La tristeza apareció poco después, cuando los muertos se contaban cada día por cientos y sabíamos en qué condiciones fallecían: solos y sin la compañía de sus seres queridos. Quienes conocíamos a personas que habían estado en la UCI podíamos imaginar la angustia de ese momento, previo a la intubación, en el que el enfermo sabía que se lo jugaba todo a cara o cruz de una moneda invisible sobre la que ni siquiera tenía poder de elegir. Y ese proceso lo pasaba en la más estricta soledad. Había también tristeza por la cantidad de personas mayores que fallecieron solos en las residencias, alejados de sus familiares y, en algunos casos, sin recibir la atención necesaria. La tristeza impregnaba un ambiente que muchos intentaban obviar, desde las fiestas que seguían a los aplausos, hasta los medios de comunicación empeñados en edulcorar una realidad que, a todas luces, era dramática. Algunos tuvimos que reivindicar el derecho a sentirnos tristes por el drama que vivían muchos: enfermos y familiares en unos casos y personas que habían perdido el trabajo y veían cómo su vida se había desmoronado de repente.

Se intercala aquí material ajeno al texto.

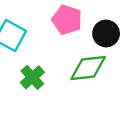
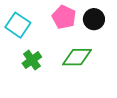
black circle: (106, 33) -> (94, 19), moved

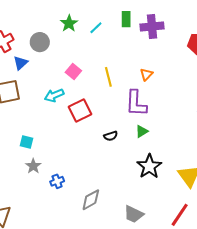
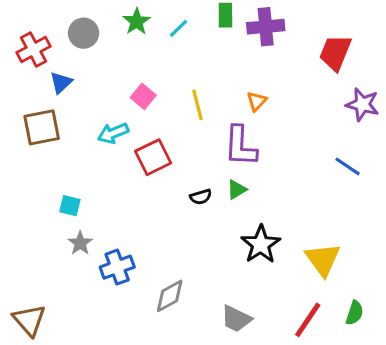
gray circle: (40, 42) -> (84, 33), moved
green triangle: (142, 131) -> (237, 190), moved
blue cross: (57, 181) -> (117, 267), size x1.5

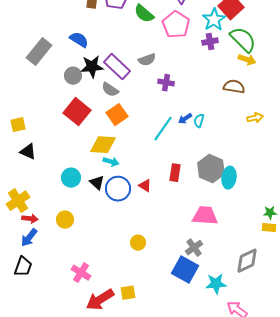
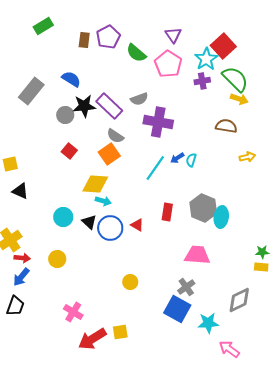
purple cross: (166, 83) -> (158, 122), size x1.8
gray semicircle: (110, 90) -> (115, 136), moved
red square: (77, 112) -> (69, 151), size x0.6

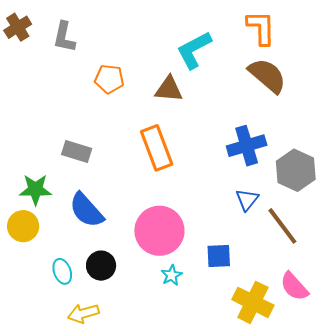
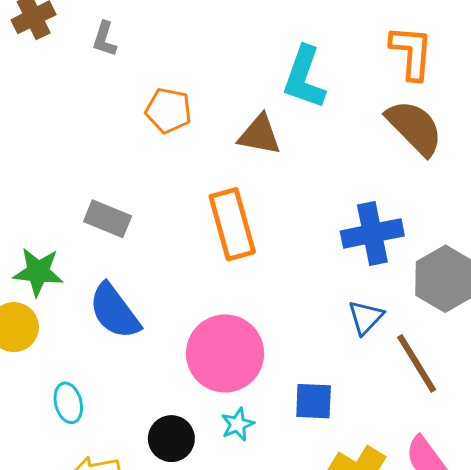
gray L-shape: (64, 37) -> (104, 39), size x0.7
cyan L-shape: (194, 50) -> (304, 77), turned -48
black circle: (101, 266) -> (171, 439), moved

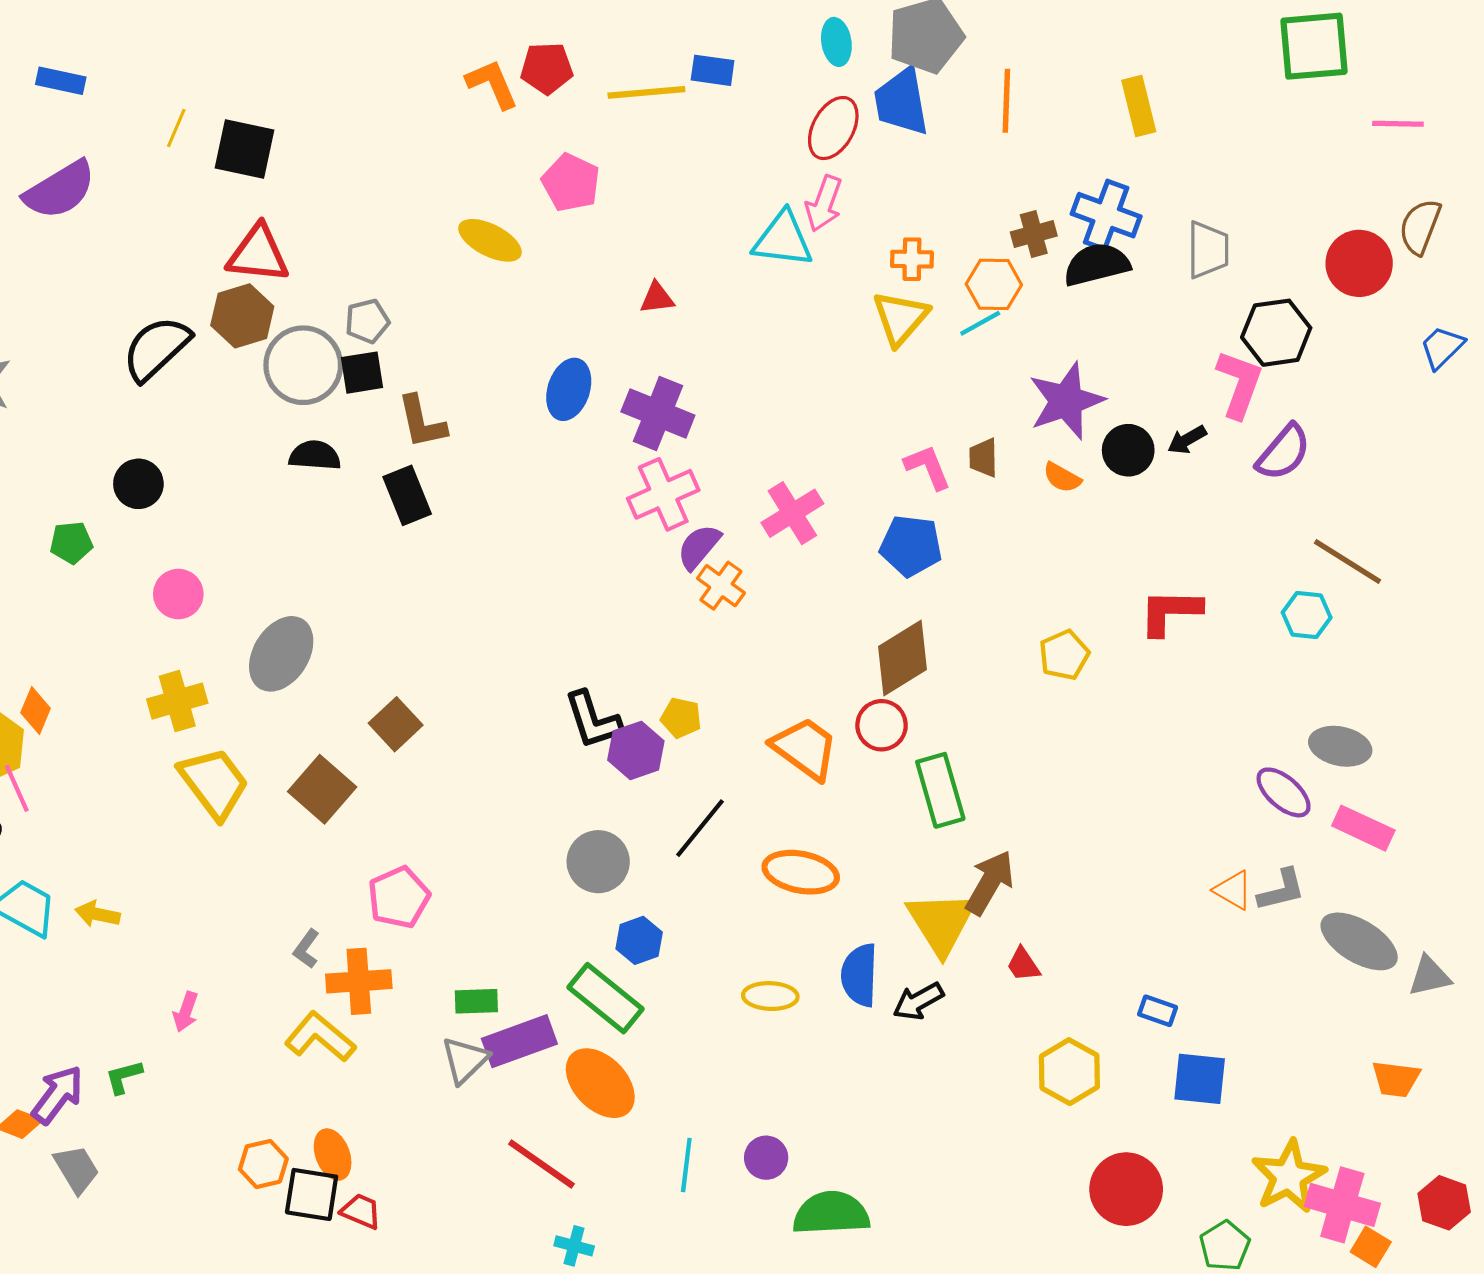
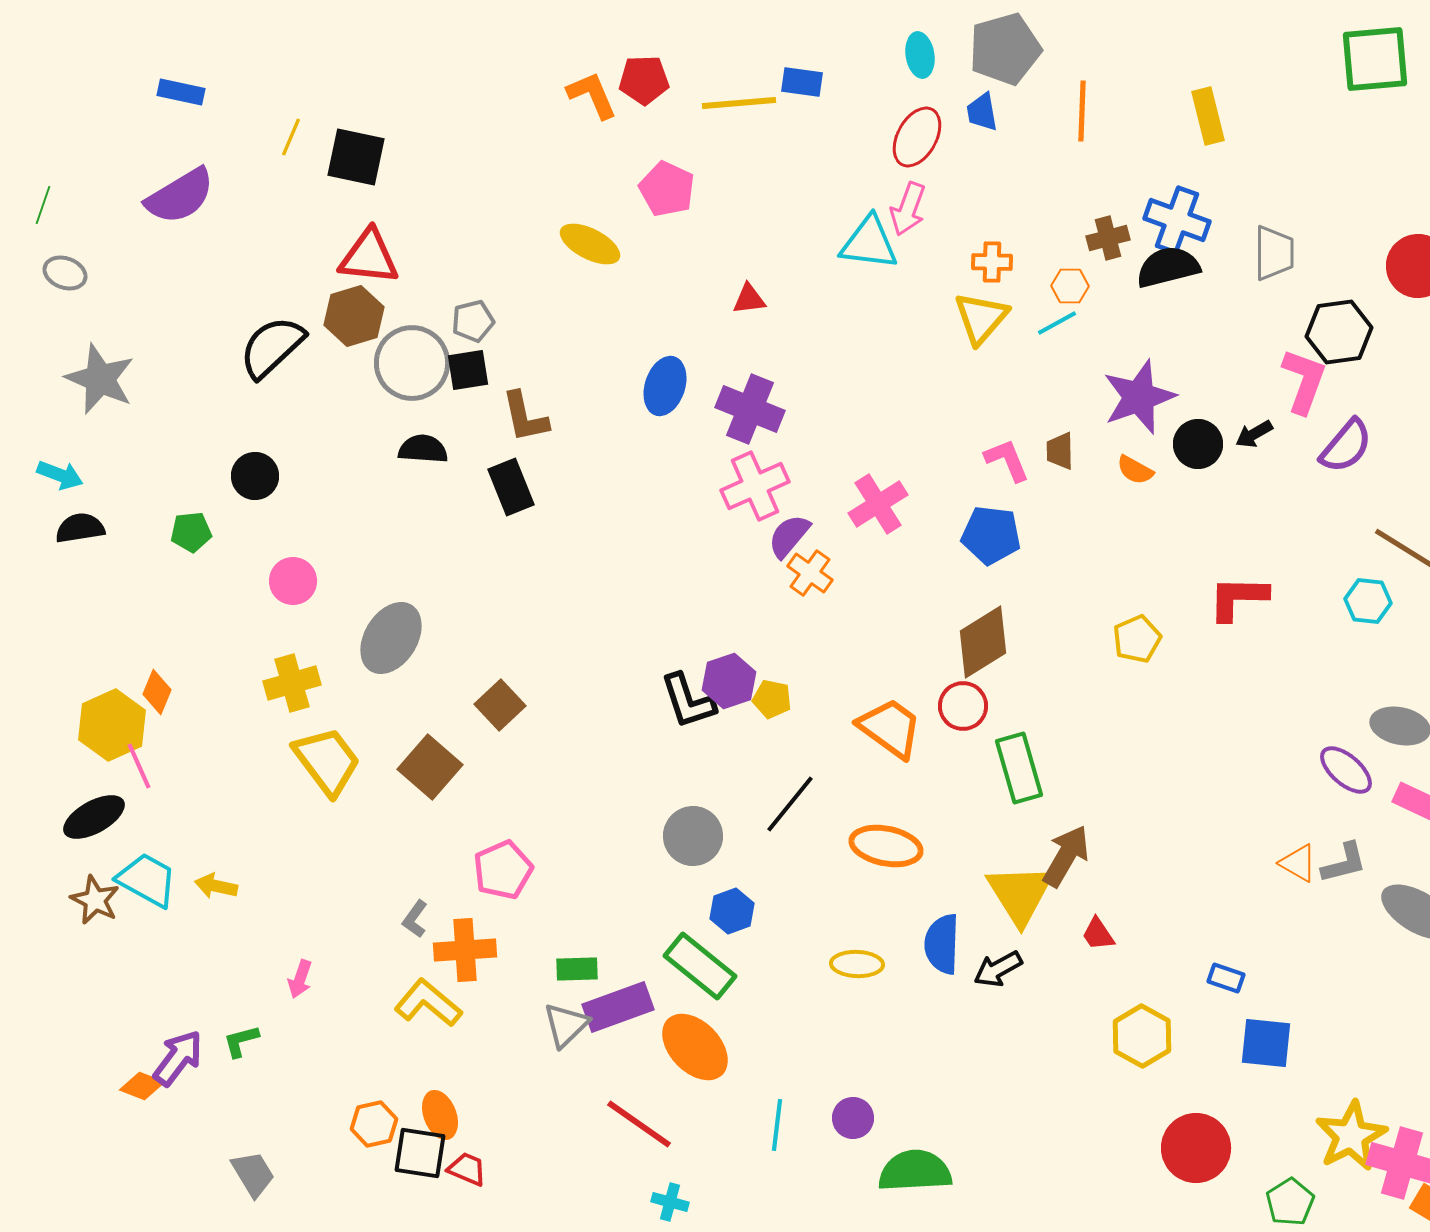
blue trapezoid: (901, 102) -> (982, 112), size x0.6
orange hexagon: (994, 284) -> (1070, 286), size x0.7
purple hexagon: (636, 750) -> (729, 681), moved
gray trapezoid: (77, 1169) -> (253, 1174), moved

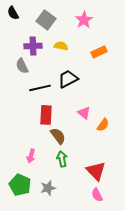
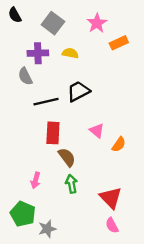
orange rectangle: (99, 52) -> (119, 43), moved
gray star: (48, 188) -> (47, 229), moved

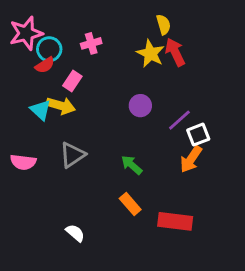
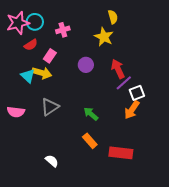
cyan circle: (49, 49) -> (35, 22), moved
red arrow: (175, 52) -> (118, 69), moved
purple circle: (140, 106) -> (86, 65), moved

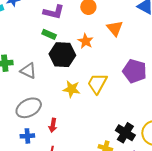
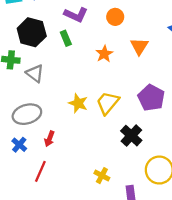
green rectangle: (49, 34) -> (66, 38), turned 32
black hexagon: (62, 55) -> (32, 32), moved
black cross: (125, 133) -> (131, 136), moved
blue cross: (27, 136) -> (19, 145), turned 32

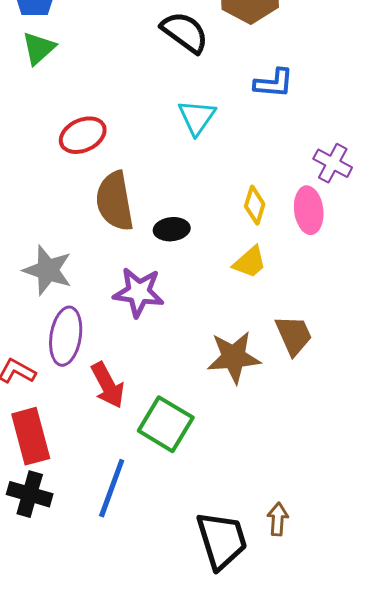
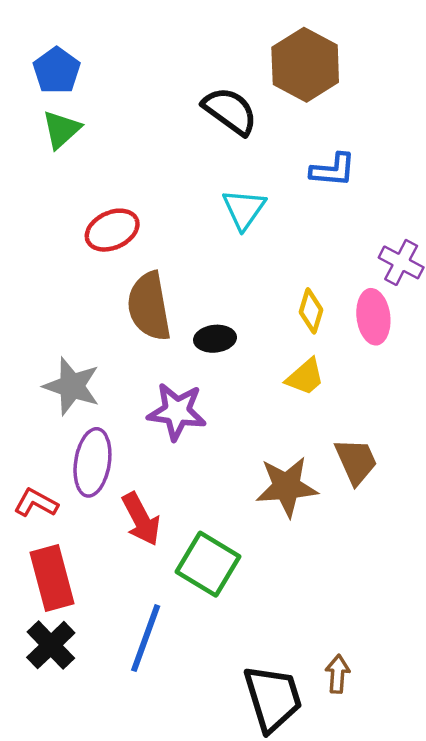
black cross: (30, 494) -> (51, 645), turned 30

La sensación de seguridad con la que habíamos vivido hasta entonces desapareció y entonces llegó la rabia, con la incertidumbre y la frustración. El futuro se había quebrado y no se podían hacer planes, no se podía viajar ni proyectar vacaciones. De un día para otro, todo se hizo más difícil, más complejo y, en medio de todo ello, muchos aprovecharon para introducir formas de proceder que dificultaban el desarrollo normal de cualquier cosa.
En estos años viajando y viviendo en África he aprendido que la esperanza es una forma de estar en los momentos difíciles, trabajando para mejorar el futuro, incluso no pudiendo verlo ni disfrutarlo.
Este año nos dejó sin fiestas, sin encuentros y sin abrazos, pero nos ha hecho conscientes de que somos vulnerables y que la incertidumbre forma parte de la vida; que el futuro es incierto siempre y que nada es seguro. Y esto es así con virus o sin virus; lo que pasa que vivimos en el olvido de esta verdad incontestable y con la soberbia de quien no se hace cargo de que un día ha de morir. Ojalá este tiempo nos ayude a amar la vida más que nunca, ahora que sabemos lo fácil que es perderla.
Este año 2020 se acaba y hay que afrontar el que viene con esperanza, pero no una esperanza pasiva. En estos años viajando y viviendo en África he aprendido que la esperanza es una forma de estar en los momentos difíciles, trabajando para mejorar el futuro, incluso no pudiendo verlo ni disfrutarlo. Este tiempo difícil nos proporciona algunas claves sobre aspectos esenciales de la vida que habíamos olvidado. Ahora hemos tenido la oportunidad de aprender que la salud es fundamental, que las personas queridas son un pilar imprescindible en la existencia de cualquier ser humano, que necesitamos los abrazos y la proximidad, que somos vulnerables y que formamos parte de una gran comunidad humana en la que dependemos unos de otros.
Mi deseo para el nuevo año es que aprendamos de lo que nos toca vivir, que sepamos desarrollar las estrategias más adecuadas para transitar por este momento de cambio y que incorporemos dos palabras muy importantes: generosidad y solidaridad, ambas imprescindibles para salir juntos de un atolladero como éste.